#### ASSIGNED TASK
While copying the entries exactly, leave out each picture they contain.

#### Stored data
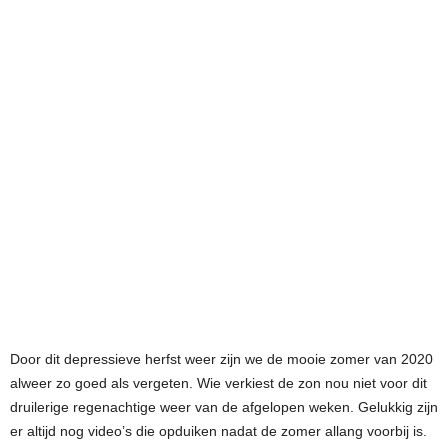
Door dit depressieve herfst weer zijn we de mooie zomer van 2020
alweer zo goed als vergeten. Wie verkiest de zon nou niet voor dit
druilerige regenachtige weer van de afgelopen weken. Gelukkig zijn
er altijd nog video’s die opduiken nadat de zomer allang voorbij is.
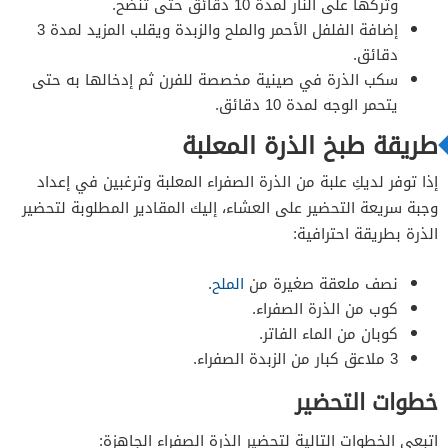
وتركها على النار لمدة 10 دقائق حتى تنضح.
إضافة الفلفل الأحمر والملح والزبدة ويقلب المزيد لمدة 3
دقائق.
سكب الذرة في صينية مخصصة للفرن ثم إدخالها به حتى
يتحمر الوجه لمدة 10 دقائق.
طريقة طبخ الذرة المعلبة
إذا توفر لديكِ علبة من الذرة الصفراء المعلبة وترغبين في إعداد
وجبة سريعة التحضير على العشاء، إليك المقادير المطلوبة لتحضير
الذرة بطريقة احترافية:
نصف ملعقة صغيرة من
الملح
.
كوب من الذرة الصفراء.
كوبان من الماء الفاتر.
3 ملاعق كبار من الزبدة الصفراء.
خطوات التحضير
اتبعي الخطوات التالية لتحضير الذرة الصفراء الجاهزة:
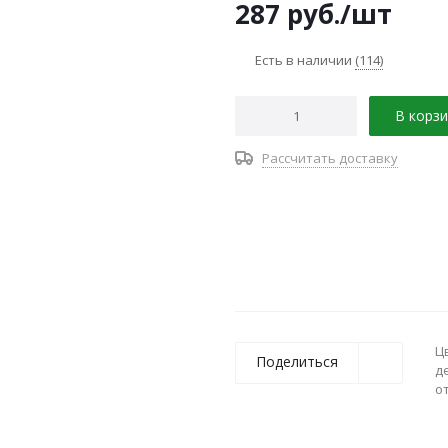
287
руб.
/шт
Есть в наличии
(114)
В корзи
Рассчитать доставку
Ц
Поделиться
д
о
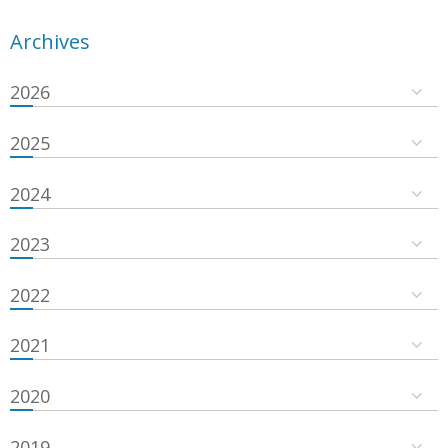
Archives
2026
2025
2024
2023
2022
2021
2020
2019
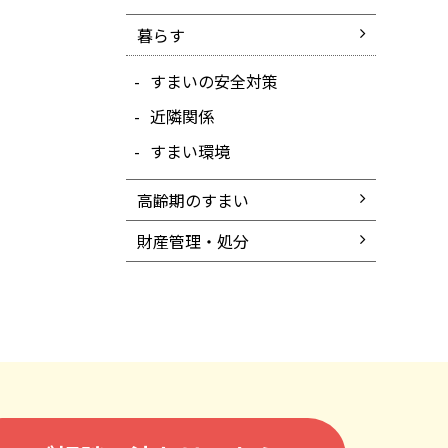
暮らす
すまいの安全対策
近隣関係
すまい環境
高齢期のすまい
財産管理・処分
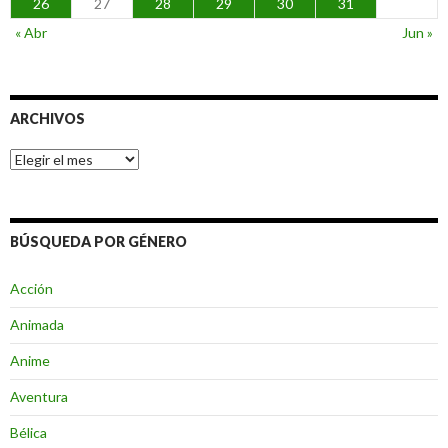
26
27
28
29
30
31
« Abr
Jun »
ARCHIVOS
Archivos
BÚSQUEDA POR GÉNERO
Acción
Animada
Anime
Aventura
Bélica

#### RESPONSE BELOW
Door dit depressieve herfst weer zijn we de mooie zomer van 2020
alweer zo goed als vergeten. Wie verkiest de zon nou niet voor dit
druilerige regenachtige weer van de afgelopen weken. Gelukkig zijn
er altijd nog video’s die opduiken nadat de zomer allang voorbij is.
وتركها على النار لمدة 10 دقائق حتى تنضح.
إضافة الفلفل الأحمر والملح والزبدة ويقلب المزيد لمدة 3
دقائق.
سكب الذرة في صينية مخصصة للفرن ثم إدخالها به حتى
يتحمر الوجه لمدة 10 دقائق.
طريقة طبخ الذرة المعلبة
إذا توفر لديكِ علبة من الذرة الصفراء المعلبة وترغبين في إعداد
وجبة سريعة التحضير على العشاء، إليك المقادير المطلوبة لتحضير
الذرة بطريقة احترافية:
نصف ملعقة صغيرة من
الملح
.
كوب من الذرة الصفراء.
كوبان من الماء الفاتر.
3 ملاعق كبار من الزبدة الصفراء.
خطوات التحضير
اتبعي الخطوات التالية لتحضير الذرة الصفراء الجاهزة:
287
руб.
/шт
Есть в наличии
(114)
В корзи
Рассчитать доставку
Ц
Поделиться
д
о
Archives
2026
2025
2024
2023
2022
2021
2020
2019
暮らす
すまいの安全対策
近隣関係
すまい環境
高齢期のすまい
財産管理・処分
26
27
28
29
30
31
« Abr
Jun »
ARCHIVOS
Archivos
BÚSQUEDA POR GÉNERO
Acción
Animada
Anime
Aventura
Bélica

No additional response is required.